Asian stocks extend their losses for fear of rising inflation | Energy News
Asian stocks slipped to a one-month low on Friday, as rising US Treasury bond yields once again rocked equity investors while pushing the US dollar to a three-month high, pushing the US dollar up to a three-month high. in turn dragged the Japanese yen down.
Energy markets have not been immune to volatility either, with oil prices adding big gains overnight after the Organization of the Petroleum Exporting Countries and its allies (OPEC +) agreed to Essentially maintain their supply cuts in April pending a more solid recovery in demand affected by the coronavirus pandemic.
Australian stocks fell more than 1%, the average Nikkei share in Japan fell 1.6%, and Seoul shares fell 1.4%. Chinese stocks were in the red with the blue chip CSI300 index at 1.5%.
That sent the MSCI Asia-Pacific equity index outside of Japan to 684.52, the lowest since February 1.
E-Mini futures for the US S&P 500 index were 0.5% lower.
U.S. stocks fell on Thursday after Federal Reserve Chairman Jerome Powell disappointed some investors by failing to indicate that the U.S. central bank could step up its long-term bond purchases to keep interest rates at longer term.
The high-tech Nasdaq Composite fell 2.1%, pulling it back about 10% from its record-breaking Feb. 12 close and placing it in correction territory.
Even though Powell has made it clear that the Federal Reserve is not close to changing its ultra-loose monetary policy anytime soon, some analysts were still concerned that the rise in Treasury yields could herald higher borrowing costs, thus limiting the fragile US economic recovery.
“The market was apparently looking for Powell to push back the recent surge in yields harder,” said Ray Attrill, head of currency strategy at National Australia Bank.
“The volatility seen yesterday in the local interest rate markets, with a further significant increase in long-term rates and government bond yields, once again paved the way for a volatile market today, if the developments during the night are an indication. “
Rosier’s economic outlook
Bond investors with a bearish outlook on US Treasury bond prices took confidence in Powell’s words and sold the notes. The yield on 10-year Treasuries climbed above 1.5% to 1.5727%, but still below a one-year high of 1.614% reached last week. Bond yields rise as their prices fall.
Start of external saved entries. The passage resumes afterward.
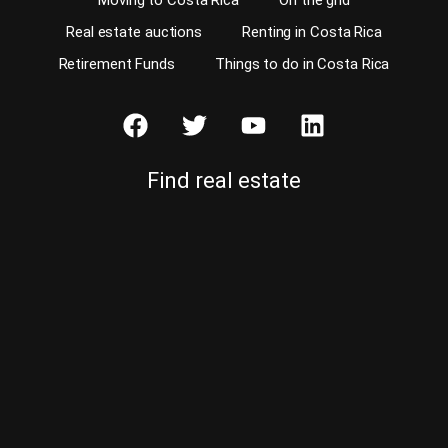
Moving to Costa Rica
On the grid
Real estate auctions
Renting in Costa Rica
Retirement Funds
Things to do in Costa Rica
Find real estate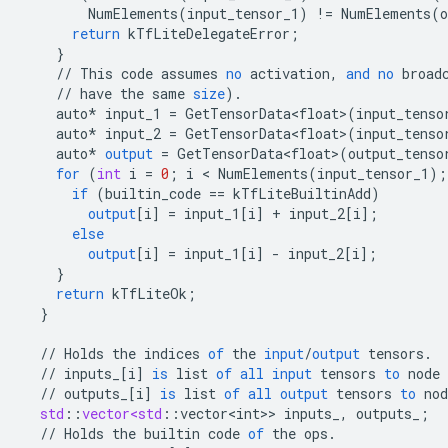
NumElements
(
input_tensor_1
)
!=
NumElements
(
o
return
kTfLiteDelegateError
;
}
//
This
code
assumes
no
activation
,
and
no
broad
//
have
the
same
size
).
auto
*
input_1
=
GetTensorData<float>
(
input_tenso
auto
*
input_2
=
GetTensorData<float>
(
input_tenso
auto
*
output
=
GetTensorData<float>
(
output_tenso
for
(
int
i
=
0
;
i
 < 
NumElements
(
input_tensor_1
);
if
(
builtin_code
==
kTfLiteBuiltinAdd
)
output
[
i
]
=
input_1
[
i
]
+
input_2
[
i
]
;
else
output
[
i
]
=
input_1
[
i
]
-
input_2
[
i
]
;
}
return
kTfLiteOk
;
}
//
Holds
the
indices
of
the
input
/
output
tensors
.
//
inputs_
[
i
]
is
list
of
all
input
tensors
to
node
//
outputs_
[
i
]
is
list
of
all
output
tensors
to
nod
std
:
:
vector<std
:
:
vector<int>
>
inputs_
,
outputs_
;
//
Holds
the
builtin
code
of
the
ops
.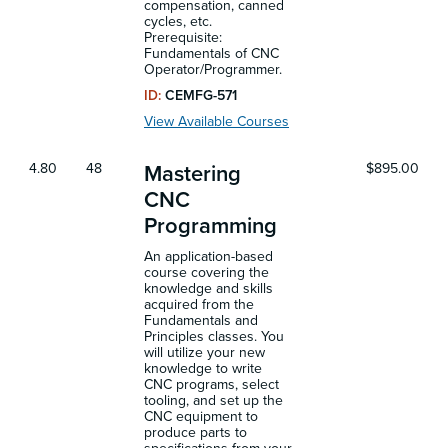
compensation, canned
cycles, etc.
Prerequisite:
Fundamentals of CNC
Operator/Programmer.
ID:
CEMFG-571
View Available Courses
4.80
48
$895.00
Mastering
CNC
Programming
An application-based
course covering the
knowledge and skills
acquired from the
Fundamentals and
Principles classes. You
will utilize your new
knowledge to write
CNC programs, select
tooling, and set up the
CNC equipment to
produce parts to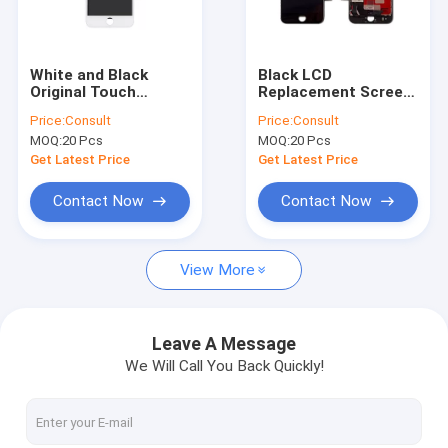
Factory Tour
Quality Control
White and Black
Black LCD
Original Touch
Replacement Screen
Contact Us
Screen Glass LCD
3D Touch Digitizer
Price:
Consult
Price:
Consult
Display Screen for
Asembly for iPhone 7
MOQ:
20 Pcs
MOQ:
20 Pcs
Apple iPhone
4.7 "
Request A Quote
Get Latest Price
Get Latest Price
Contact Now
Contact Now
Cell Phone LCD Screen
View More
Samsung Phone LCD Screen
iPhone LCD Screen
Leave A Message
We Will Call You Back Quickly!
iPad LCD Screen
iPhone Replacement Parts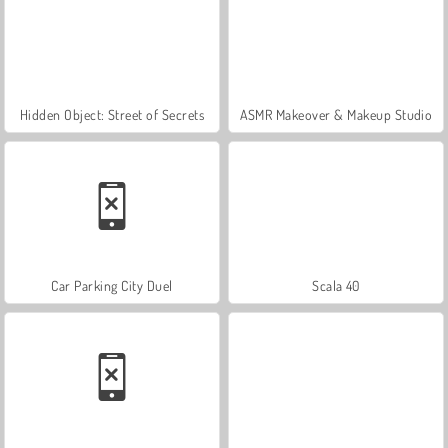
Hidden Object: Street of Secrets
ASMR Makeover & Makeup Studio
Car Parking City Duel
Scala 40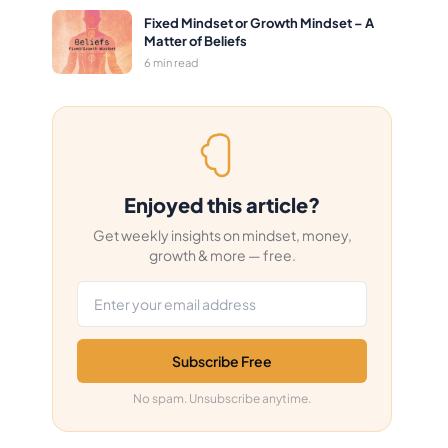
Fixed Mindset or Growth Mindset – A
Matter of Beliefs
6 min read
Enjoyed this article?
Get weekly insights on mindset, money,
growth & more — free.
Email address
Subscribe Free
No spam. Unsubscribe anytime.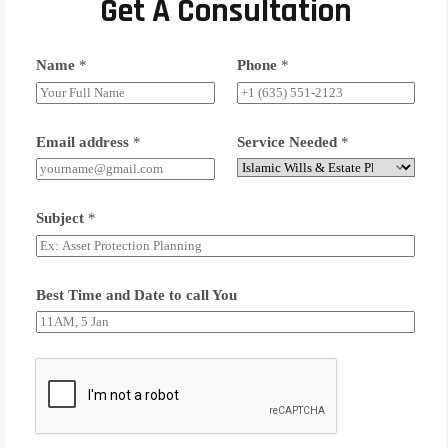
Get A Consultation
Name
*
Phone
*
Email address
*
Service Needed
*
Subject
*
Best Time and Date to call You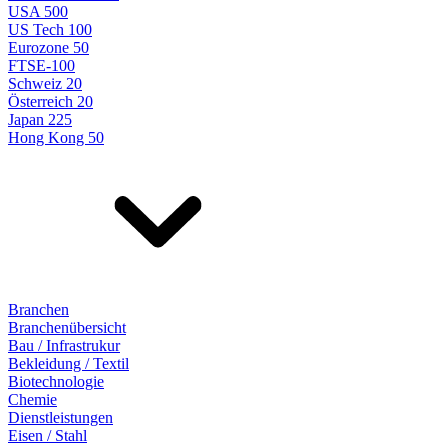
USA 500
US Tech 100
Eurozone 50
FTSE-100
Schweiz 20
Österreich 20
Japan 225
Hong Kong 50
Branchen
Branchenübersicht
Bau / Infrastrukur
Bekleidung / Textil
Biotechnologie
Chemie
Dienstleistungen
Eisen / Stahl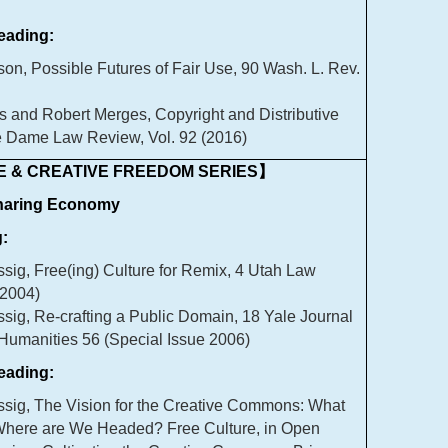
ading:
n, Possible Futures of Fair Use, 90 Wash. L. Rev.
s and Robert Merges, Copyright and Distributive
re Dame Law Review, Vol. 92 (2016)
 & CREATIVE FREEDOM SERIES】
Sharing Economy
:
sig, Free(ing) Culture for Remix, 4 Utah Law
2004)
sig, Re-crafting a Public Domain, 18 Yale Journal
 Humanities 56 (Special Issue 2006)
ading:
sig, The Vision for the Creative Commons: What
here are We Headed? Free Culture, in Open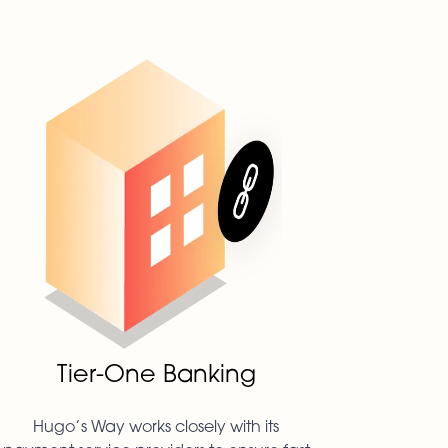
Tier-One Banking
Hugo’s Way works closely with its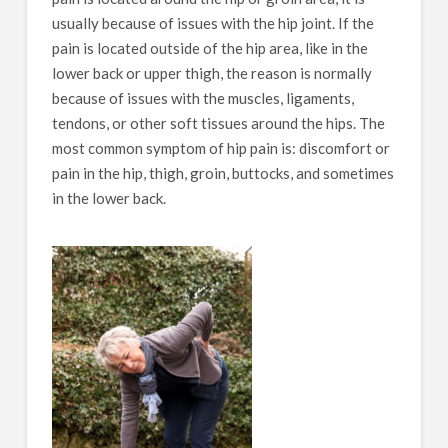
usually because of issues with the hip joint. If the
pain is located outside of the hip area, like in the
lower back or upper thigh, the reason is normally
because of issues with the muscles, ligaments,
tendons, or other soft tissues around the hips. The
most common symptom of hip pain is: discomfort or
pain in the hip, thigh, groin, buttocks, and sometimes
in the lower back.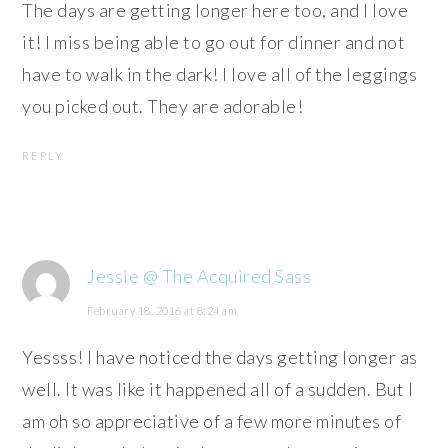
The days are getting longer here too, and I love
it! I miss being able to go out for dinner and not
have to walk in the dark! I love all of the leggings
you picked out. They are adorable!
REPLY
Jessie @ The Acquired Sass
February 18, 2016 at 8:24 am
Yessss! I have noticed the days getting longer as
well. It was like it happened all of a sudden. But I
am oh so appreciative of a few more minutes of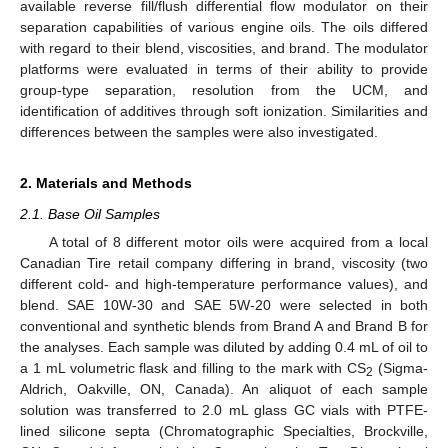
available reverse fill/flush differential flow modulator on their
separation capabilities of various engine oils. The oils differed
with regard to their blend, viscosities, and brand. The modulator
platforms were evaluated in terms of their ability to provide
group-type separation, resolution from the UCM, and
identification of additives through soft ionization. Similarities and
differences between the samples were also investigated.
2. Materials and Methods
2.1. Base Oil Samples
A total of 8 different motor oils were acquired from a local
Canadian Tire retail company differing in brand, viscosity (two
different cold- and high-temperature performance values), and
blend. SAE 10W-30 and SAE 5W-20 were selected in both
conventional and synthetic blends from Brand A and Brand B for
the analyses. Each sample was diluted by adding 0.4 mL of oil to
a 1 mL volumetric flask and filling to the mark with CS
(Sigma-
2
Aldrich, Oakville, ON, Canada). An aliquot of each sample
solution was transferred to 2.0 mL glass GC vials with PTFE-
lined silicone septa (Chromatographic Specialties, Brockville,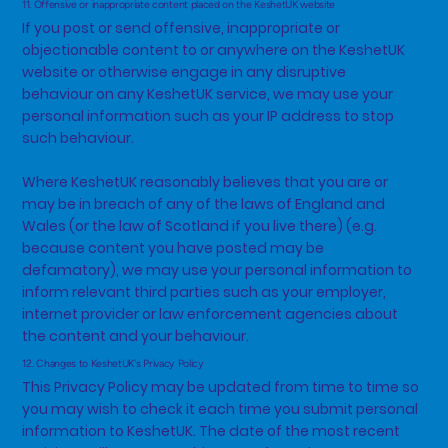
11. Offensive or inappropriate content placed on the KeshetUK website
If you post or send offensive, inappropriate or
objectionable content to or anywhere on the KeshetUK
website or otherwise engage in any disruptive
behaviour on any KeshetUK service, we may use your
personal information such as your IP address to stop
such behaviour.
Where KeshetUK reasonably believes that you are or
may be in breach of any of the laws of England and
Wales (or the law of Scotland if you live there) (e.g.
because content you have posted may be
defamatory), we may use your personal information to
inform relevant third parties such as your employer,
internet provider or law enforcement agencies about
the content and your behaviour.
12. Changes to KeshetUK's Privacy Policy
This Privacy Policy may be updated from time to time so
you may wish to check it each time you submit personal
information to KeshetUK. The date of the most recent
The yield curve, a measure of economic expectations, steepened on the rise in yields, with the spread between two-year and 10-year yields widening an additional 6.3 basis points overnight.
Rising yields on treasury bills supported demand for the US dollar. The dollar index jumped to a three-month high of 91.734.
The appreciation of the US dollar hampered the Japanese yen. On Friday morning, the yen fell as low as 107.97 per dollar, the lowest since July 1, although it reduced some of those losses and was last at 107.85.
The euro was also triggered by the stronger dollar, with the European common currency sluggish at $ 1.1960.
Rising yields and the strength of the dollar pushed gold prices down, which fell to a nine-month low as investors sold the precious metal to lower the opportunity cost of holding the asset. unproductive.
Spot gold slipped 0.2% earlier on Friday to $ 1,692.26 an ounce, trading below $ 1,700 for the first time since June 2020.
Oil prices extended their gains early Friday after rising overnight.
US crude futures rose 17 cents, or 0.3%, to $ 64, remaining below a 13-month high on Thursday. Brent rose 10 cents to $ 66.84 a barrel.
In the cryptocurrency market, bitcoin was down 4% to $ 46,422 on Friday.